Trial and Error

Let’s take a deep dive into failure: deep, dark, endless failure. Feeling stuck, with no way out in sight. Well, we've all been there. Ultimately, there is a way out of this spiritual quicksand, but it's up to us. We can play the victim or the hero with our career. We all get slammed down, but letting it keep us down is the failure

I can speak about this from personal experience. I have failed so many times in my life that I almost welcome failure. Obviously, I don't want to fail at everything, but if I fail at something, it doesn't phase me. I don't really care what people think.

I had an agent last week come to me, hitting rock bottom and feeling lost, and ask me how I do it. How Cindy and I keep moving forward and going for it. Honestly, I wish it was simple. In my case, the path to success never reveals itself. I just have to keep banging and going for it.

The path to success is me getting a shit ton of stuff wrong so that I can figure out what I’m doing right. Trial and error.

Trial means change, and error means failure. And those two words send a lot of people running for the hills.
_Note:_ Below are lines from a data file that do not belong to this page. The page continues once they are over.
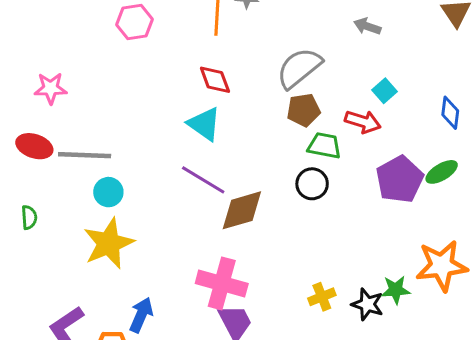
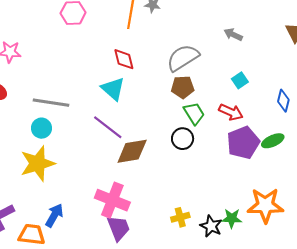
red arrow: (363, 122) -> (231, 112), moved
green trapezoid: (324, 146) -> (194, 113), turned 40
gray line: (85, 155) -> (51, 103), moved

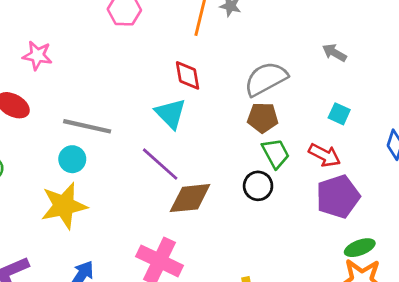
cyan square: (240, 80) -> (339, 114), turned -35
green ellipse: (273, 141) -> (360, 248), moved

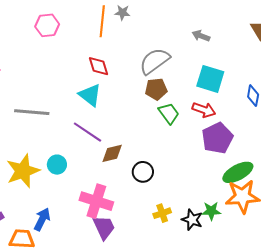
cyan square: (339, 114) -> (210, 79), size x1.8
cyan circle: (72, 159) -> (57, 165), moved
black circle: (258, 186) -> (143, 172), moved
brown diamond: (190, 198) -> (112, 153), size x0.7
green ellipse: (360, 248) -> (238, 172), size x1.4

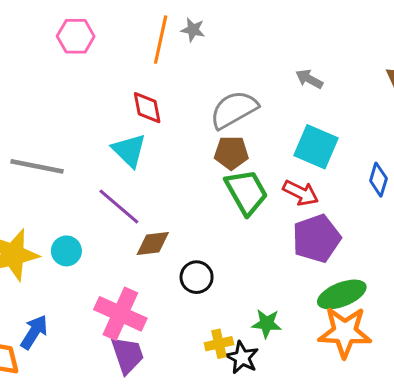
green trapezoid: (169, 113) -> (246, 192), size x1.4
green star: (211, 211) -> (267, 323), moved
black star: (192, 220) -> (242, 358), moved

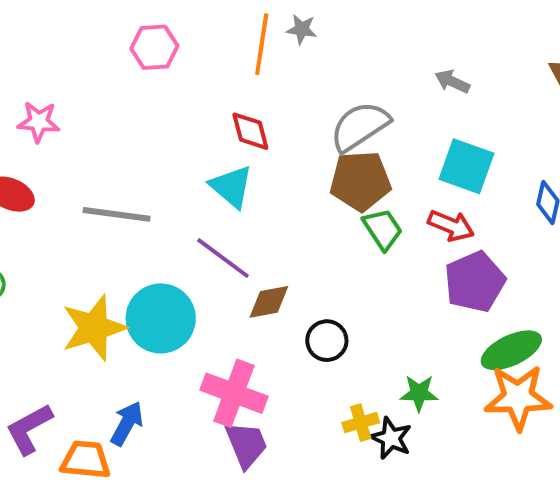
brown pentagon: (231, 153) -> (360, 181), size x1.4
green trapezoid: (246, 192) -> (383, 229), size x0.7
cyan circle: (66, 251) -> (161, 318), size x1.8

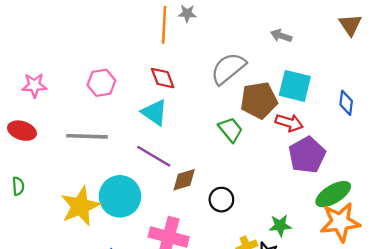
pink hexagon: (154, 47) -> (101, 83), moved
brown pentagon: (360, 181) -> (259, 100), moved
green trapezoid: (383, 229) -> (231, 130), moved

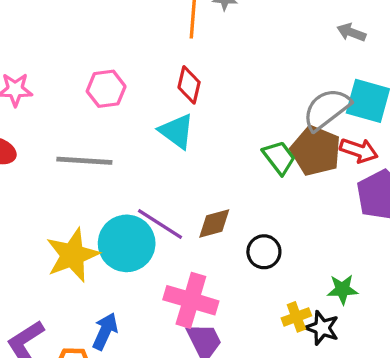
gray semicircle: (228, 68) -> (327, 109), moved
red diamond: (163, 78) -> (189, 85), turned 32
brown pentagon: (259, 100) -> (316, 151), moved, turned 30
purple line: (154, 156) -> (160, 224), moved

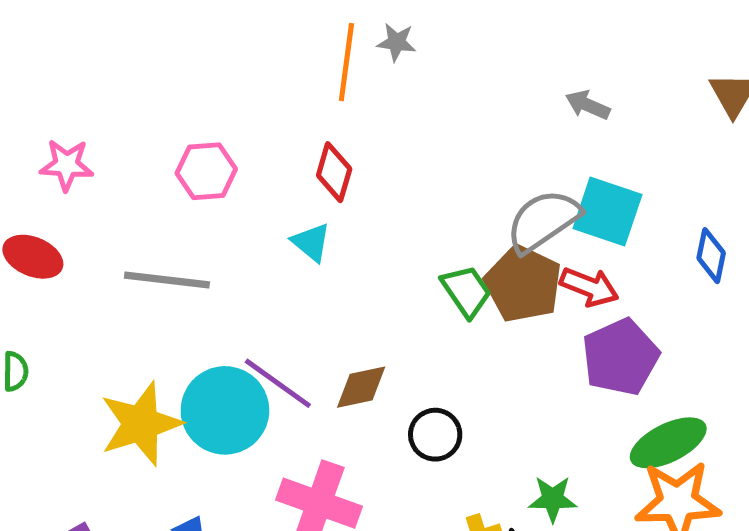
cyan triangle: (177, 131) -> (311, 242), size x0.7

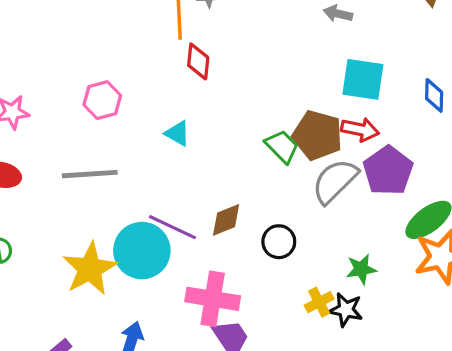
red diamond: (334, 172) -> (198, 61), moved
gray semicircle: (543, 221) -> (335, 181), moved

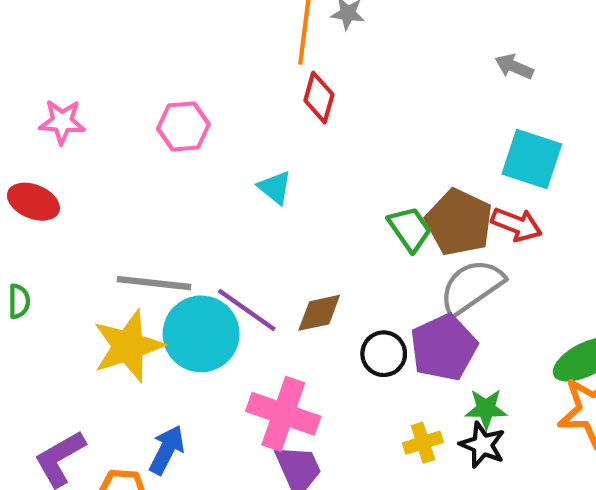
purple pentagon: (388, 171) -> (444, 347), moved
gray line: (90, 174) -> (154, 283), moved
black star: (346, 310) -> (483, 445), moved

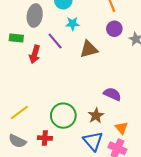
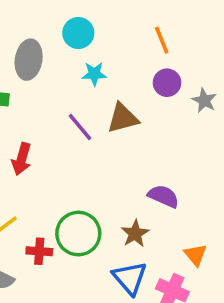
purple line: (55, 41) -> (80, 127), moved
red arrow: (35, 54) -> (22, 159), moved
orange triangle: (121, 128) -> (195, 255), moved
red cross: (45, 138) -> (39, 251), moved

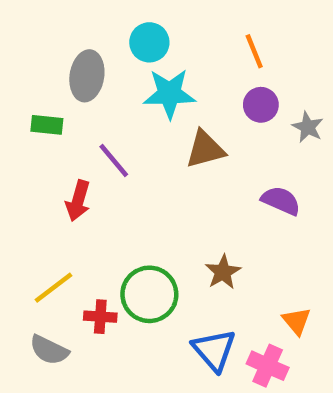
cyan star: (94, 74) -> (169, 94), size x1.6
purple line: (80, 127) -> (114, 161), moved
purple semicircle: (163, 196) -> (281, 201), moved
brown star: (135, 234) -> (223, 272), moved

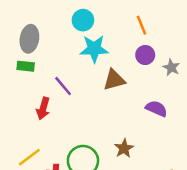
gray ellipse: (87, 76) -> (29, 39), moved

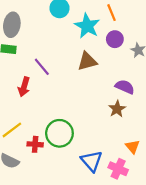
cyan star: (94, 49) -> (87, 26), moved, turned 30
brown star: (124, 148) -> (117, 109), moved

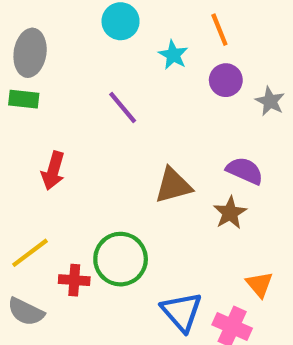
cyan star: (87, 26) -> (173, 55), size x0.6
brown triangle: (87, 61) -> (173, 185), moved
purple line: (42, 67) -> (123, 108), moved

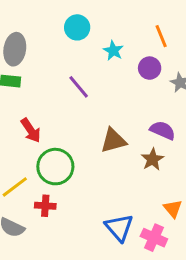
orange line: (219, 30) -> (161, 36), moved
red arrow: (53, 171) -> (31, 130), turned -50
green circle: (121, 259) -> (55, 167), moved

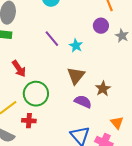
cyan star: (113, 51) -> (76, 46), moved
purple semicircle: (163, 130) -> (83, 102), moved
brown triangle: (113, 141) -> (76, 76), turned -36

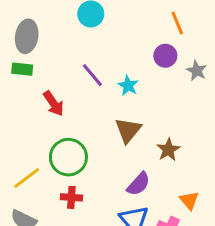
red arrow: (19, 69) -> (54, 103), moved
purple semicircle: (83, 102) -> (139, 184), moved, turned 108
red cross: (29, 121) -> (71, 197), moved

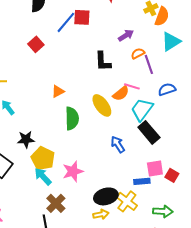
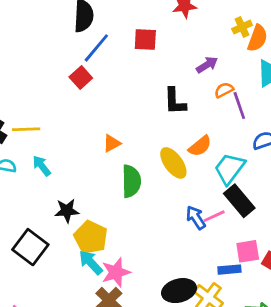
blue line: (66, 22) -> (96, 48), moved
pink line: (132, 86) -> (214, 216), moved, turned -42
pink star: (73, 171) -> (116, 272), moved

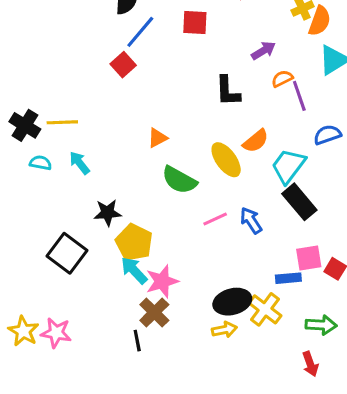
green semicircle: (131, 181) -> (179, 180), turned 120
pink line: (214, 216) -> (215, 219), moved

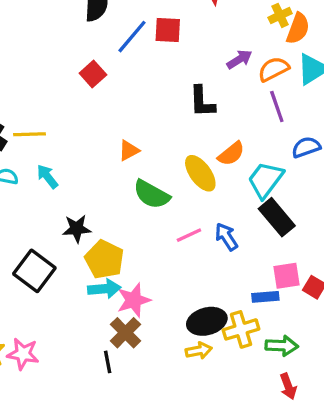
blue line: (140, 32) -> (132, 37), moved
orange semicircle: (282, 79) -> (274, 69), moved, size x1.4
cyan arrow: (134, 270) -> (104, 289), turned 128
yellow cross: (265, 309) -> (241, 329), turned 36
green arrow: (321, 325) -> (282, 346), moved

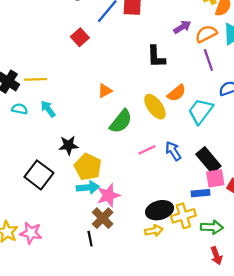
green semicircle: (152, 194) -> (121, 121), turned -80
black rectangle: (277, 217) -> (208, 160), moved

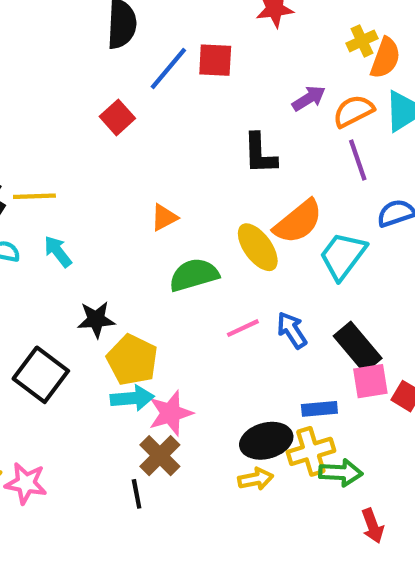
orange semicircle: (177, 93) -> (298, 222), size x1.4
green semicircle: (121, 121) -> (194, 275), turned -145
blue rectangle: (200, 193) -> (319, 409), moved
green arrow: (212, 227) -> (341, 473), moved

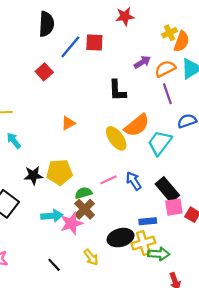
green semicircle: (194, 275) -> (83, 193), moved, size x0.7
yellow pentagon: (132, 360) -> (59, 172), moved, turned -30
brown cross: (160, 456) -> (85, 209), moved
yellow arrow: (256, 479) -> (91, 257), moved, turned 63
black line: (137, 494) -> (54, 265), turned -32

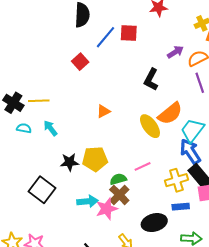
black L-shape: (117, 90) -> (151, 80), turned 30
blue arrow: (134, 181) -> (190, 152), moved, size x1.4
yellow cross: (143, 243) -> (176, 180), moved

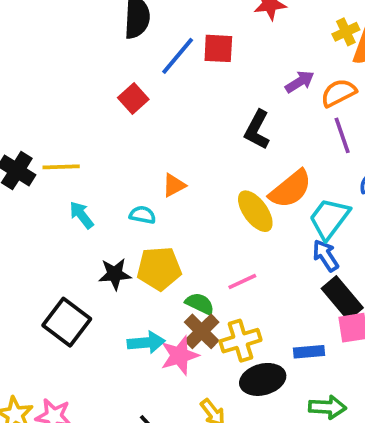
cyan semicircle: (24, 128) -> (143, 215), moved
blue arrow: (190, 152) -> (326, 256), size x0.7
green semicircle: (118, 179) -> (200, 304), turned 42
yellow cross: (176, 180) -> (241, 341), moved

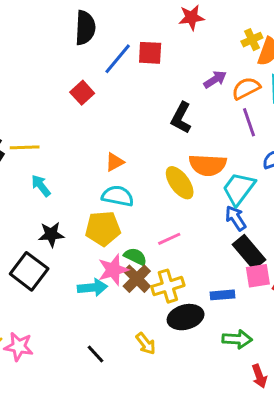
orange semicircle: (290, 189) -> (208, 165), turned 42
cyan semicircle: (143, 215) -> (118, 196), moved, size x1.5
black star: (115, 274) -> (51, 234), moved
pink star: (179, 355) -> (113, 270), moved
Trial, or change. In order for me to go, I have to keep trying new things all the time. Every single day I’m alive, I seek to learn or try something new, moving a few inches away from where I am. I am allergic to being stationary.

If I'm trying new things it goes without saying that I'm going to fail at an awful lot of them, which has been the case for me. I failed a shit ton of stuff. People ask me how I figure things out, especially all these social techniques.

It’s because I explore every single thing there is out there. In order for me to explore, I have to fail. Failure is attached to ego, because people care what others think when they fail. I just don’t care.

I take it on the chin.

Every decision I make either brings me closer to or further away from my goal. But the key is remaining in action. If I'm not running, even if it's running in the wrong direction, I'm stationary. I'm stagnant. Nothing happens. I don't grow professionally. I don't grow spiritually. I don't grow in any way, shape, or form.

The key to not getting in your own head, I've learned this from my lovely wife, Cindy, is: speed. Speed is the key. What we do is we tend to shoot out an email, or make a phone call, or strike up a relationship, and then we think about it and we ponder about it for a while and waste precious time.

One thing that Cindy and I have done from the get-go is action, then move on. We don't ponder the result, which might sound counterintuitive. Speed of communication is everything. My beautiful tiny little Asian wife is a ninja when it comes to response time, and I believe that's a very large part of why we did so well. She responds quickly and never overthinks.

Back to the agent I mentioned earlier. She was feeling lost and at the end of her rope. And that’s when it clicked. She stopped caring what others thought. She went for it, and she was hungry.

She is someone I relate to. She's a creative. She was racked by insecurity. She was racked by self-doubt. She was immobilized by self-induced fear, and then that all got shattered. She removed expectations. She removed ego. She removed what people thought. She removed all of the consequences of her actions other than moving in the right direction. Close the deal. Opening another month.

It’s not just about deals and money, but when we get out of our own way, we succeed. The enemy is within. That's what I have always found. My worst enemy is me.

When you're sick and tired of being sick and tired of not getting where you want to go, smash the glass. Smash the glass and try again. You can mold and remold and change until you get it right. When you are spending your time on horse shit, farting around, and going on frigging Amazon at two in the afternoon, you are just eroding your career.

Work. Work ethic. Trial and error. Change. Action. Speed. Those are the words of the day.